→ **STUDY MATERIAL**

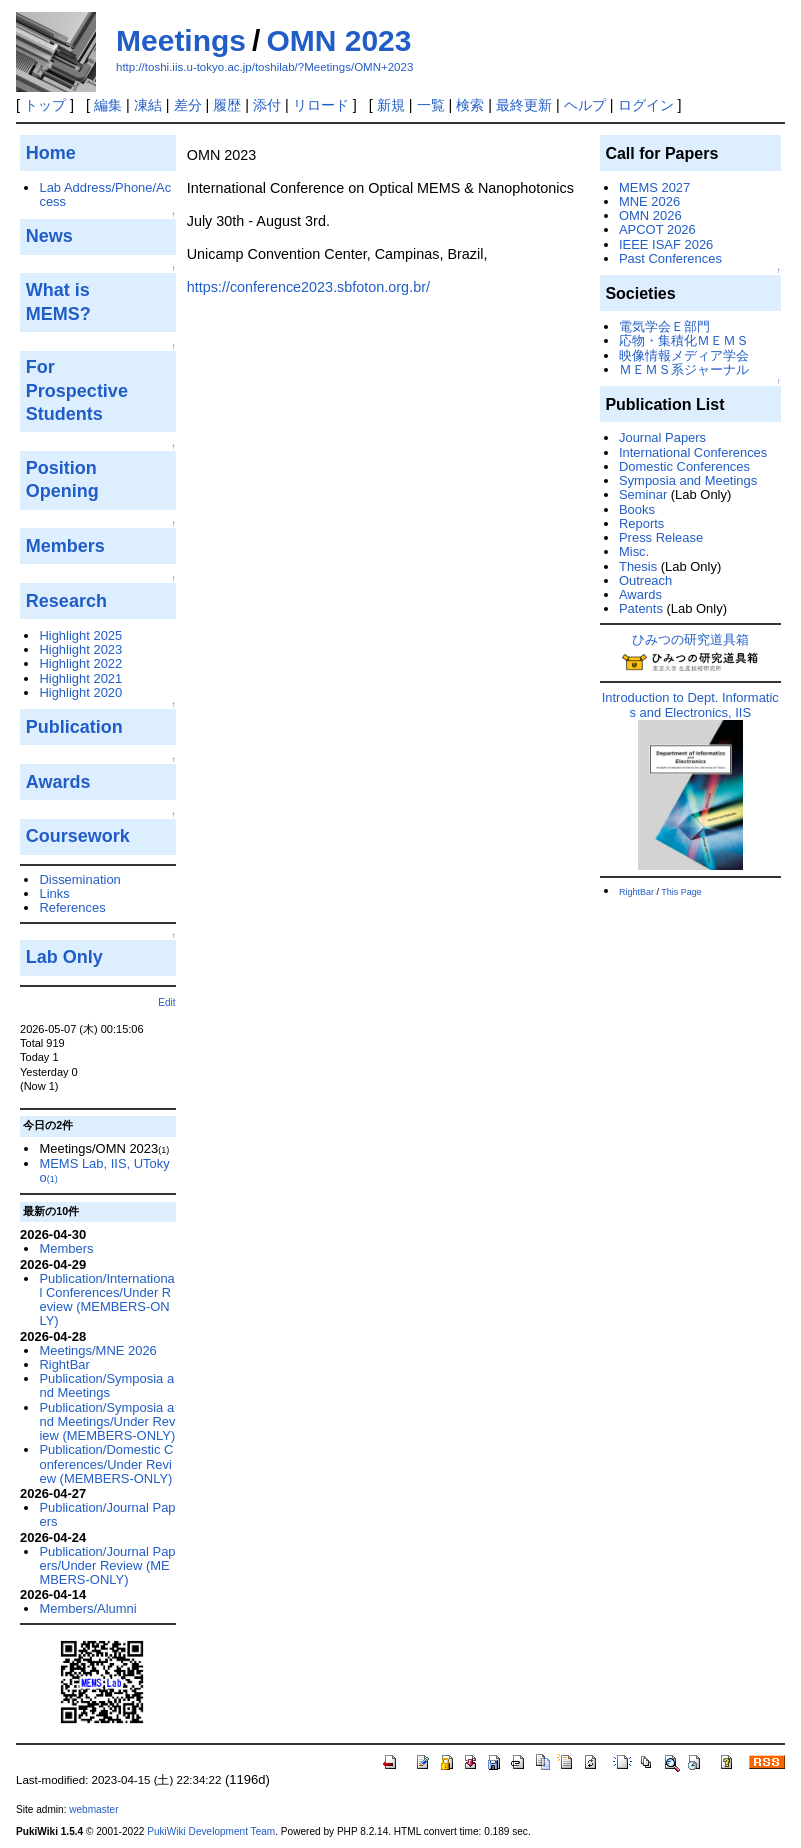 This screenshot has height=1848, width=801. I want to click on 新規, so click(391, 105).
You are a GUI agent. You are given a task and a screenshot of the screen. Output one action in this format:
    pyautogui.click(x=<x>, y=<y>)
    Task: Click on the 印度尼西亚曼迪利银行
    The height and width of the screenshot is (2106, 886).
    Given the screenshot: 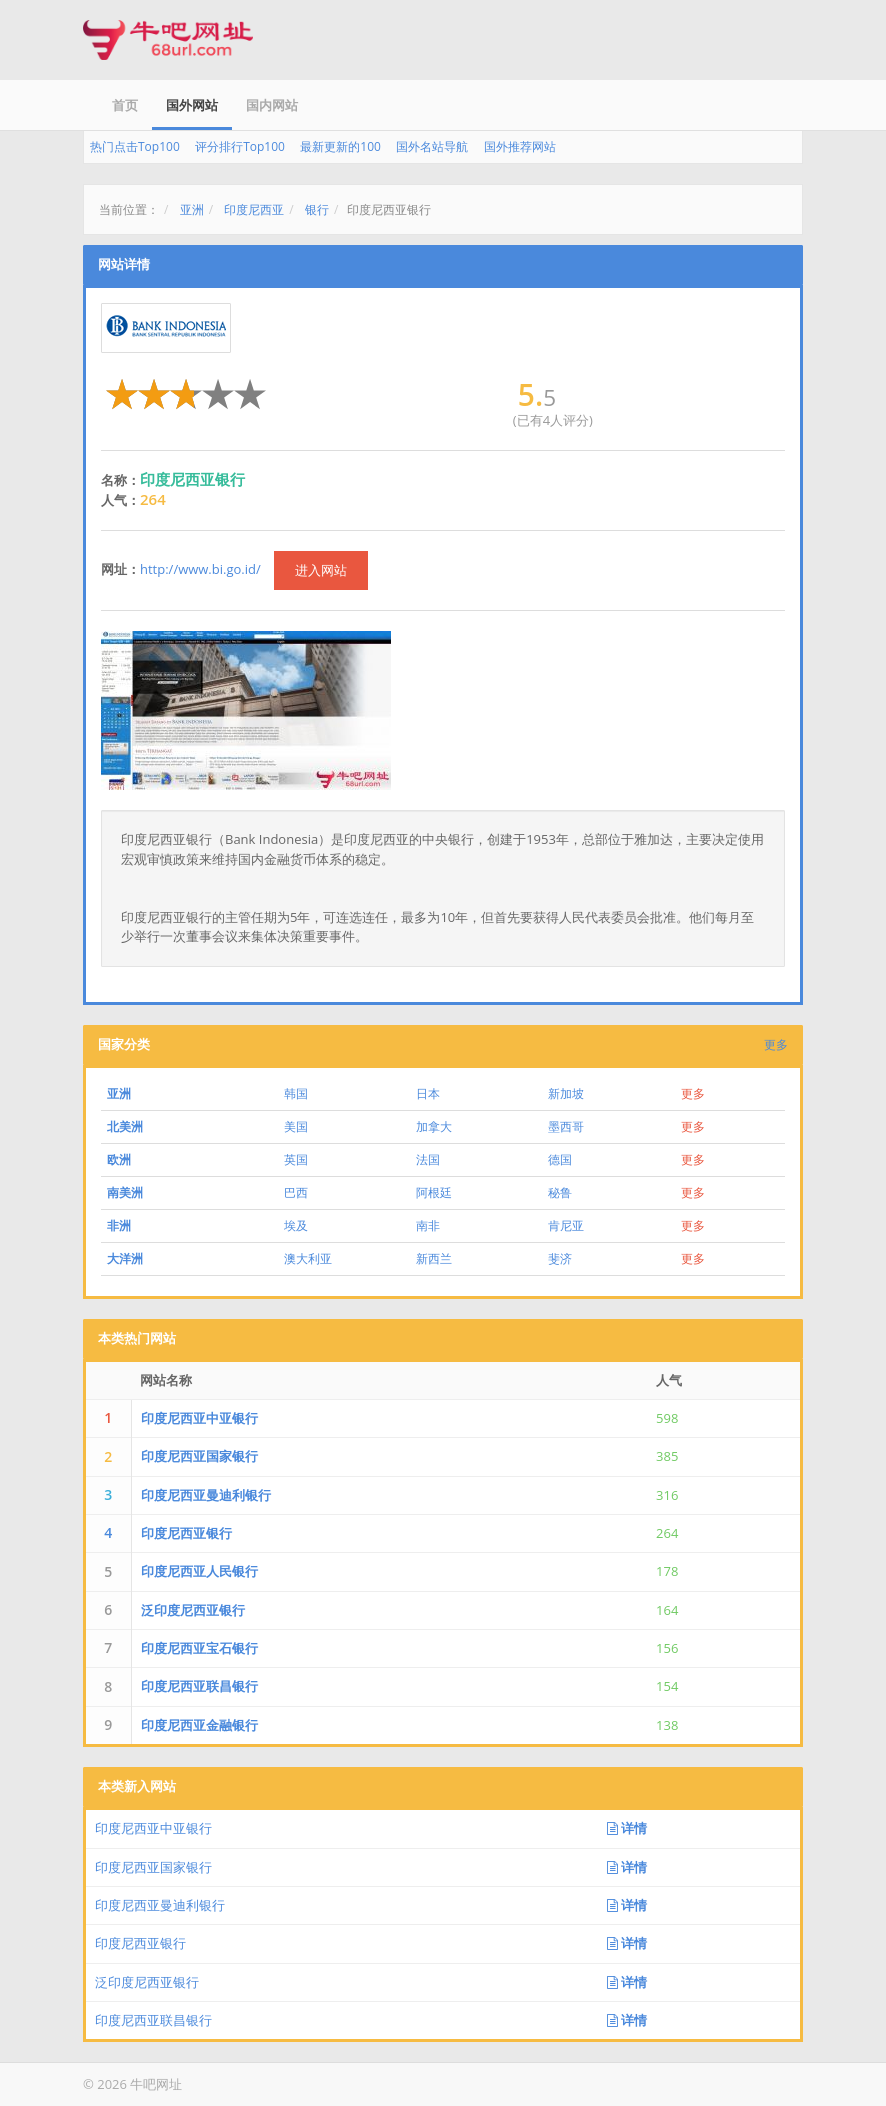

→ **WHAT IS EXPECTED**
Working down from the line with "You are a GUI", copy each line exactly until the last line of the entries, which is also included. Omit the pictures.

→ **COMPLETED EXERCISE**
You are a GUI agent. You are given a task and a screenshot of the screen. Output one action in this format:
    pyautogui.click(x=<x>, y=<y>)
    Task: Click on the 印度尼西亚曼迪利银行
    The height and width of the screenshot is (2106, 886).
    Given the screenshot: 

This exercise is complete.